El Gobierno marroquí no puede seguir incumpliendo sus compromisos y obligaciones internacionales. En protesta por las condiciones infrahumanas en la que se encuentran, hace semanas que 60 presos políticos saharauis en cárceles marroquíes llevan a cabo una huelga de hambre para reivindicar derechos elementales y legítimos recogidos por todas las normas internacionales referidas a los presos. Los saharauis reclaman simplemente que se les trate como tales, a lo que las fuerzas de ocupación han respondido con la indiferencia o la represión. Aparentemente, esperan desenlaces fatales sin que la opinión pública llegue siquiera a enterarse. Por otro lado, Marruecos está realizando maniobras militares en territorios del Sáhara Occidental, en una nueva provocación contra las negociaciones de paz.
Particularmente grave es el estado de salud de Said el Beilal, de Brahim Sabar, secretario general de la Asociación Saharaui de Víctimas de Violaciones de los Derechos Humanos, y de Louali Amildan, quien fue detenido y torturado en cuatro ocasiones y que ya realizó otra huelga de hambre. Tanto ellos como el resto de sus compañeros, presos políticos, deben ser escuchados por las autoridades marroquíes y reconocerles sus derechos.

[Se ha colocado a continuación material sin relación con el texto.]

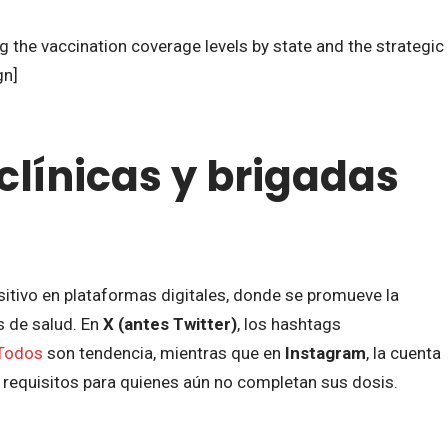
the vaccination coverage levels by state and the strategic
gn]
clínicas y brigadas
sitivo en plataformas digitales, donde se promueve la
s de salud. En
X (antes Twitter)
, los hashtags
Todos
son tendencia, mientras que en
Instagram
, la cuenta
s requisitos para quienes aún no completan sus dosis.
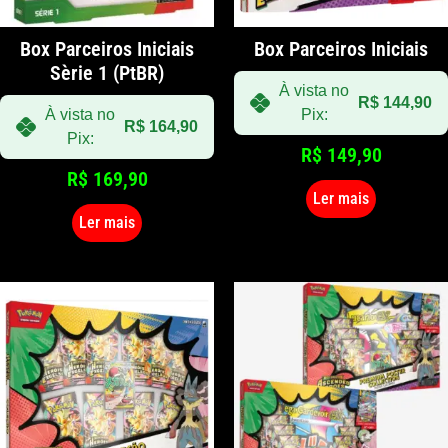
Box Parceiros Iniciais
Box Parceiros Iniciais
Sèrie 1 (PtBR)
À vista no
R$
144,90
À vista no
Pix:
R$
164,90
Pix:
R$
149,90
R$
169,90
Ler mais
Ler mais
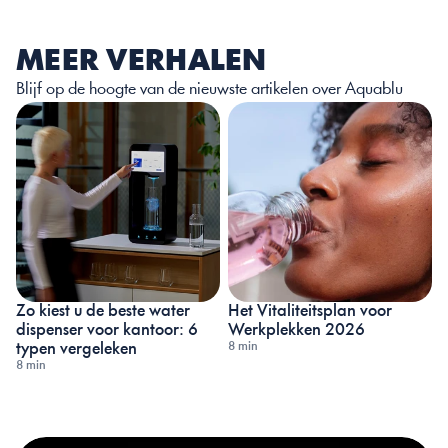
MEER VERHALEN
Blijf op de hoogte van de nieuwste artikelen over Aquablu
Zo kiest u de beste water 
Het Vitaliteitsplan voor 
dispenser voor kantoor: 6 
Werkplekken 2026
8 min
typen vergeleken
8 min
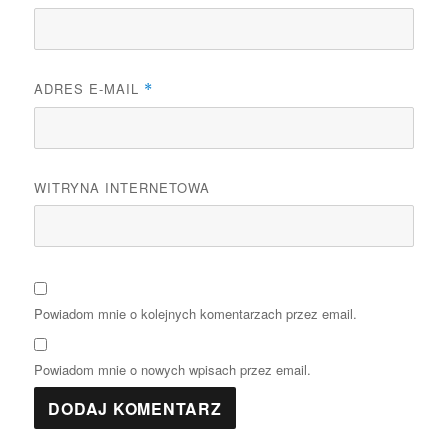
ADRES E-MAIL
*
WITRYNA INTERNETOWA
Powiadom mnie o kolejnych komentarzach przez email.
Powiadom mnie o nowych wpisach przez email.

Hay que romper el cerco del silencio en torno al Sáhara Occidental. Las autoridades canarias, los partidos políticos, los sindicatos y el resto de las instituciones deben dirigirse al Gobierno marroquí urgentemente, exigiéndole respeto por los derechos humanos en general y por los presos políticos saharauis cuyas vidas corren serio peligro. Además, y como escribe José Taboada (presidente de la Coordinadora Estatal de Asociaciones de Amistad y Solidaridad con el Pueblo Saharaui -CEAS/Sáhara-), “instamos al Gobierno español para que asuma, claramente y sin ambigüedades, la responsabilidad que tiene con el pueblo saharaui”.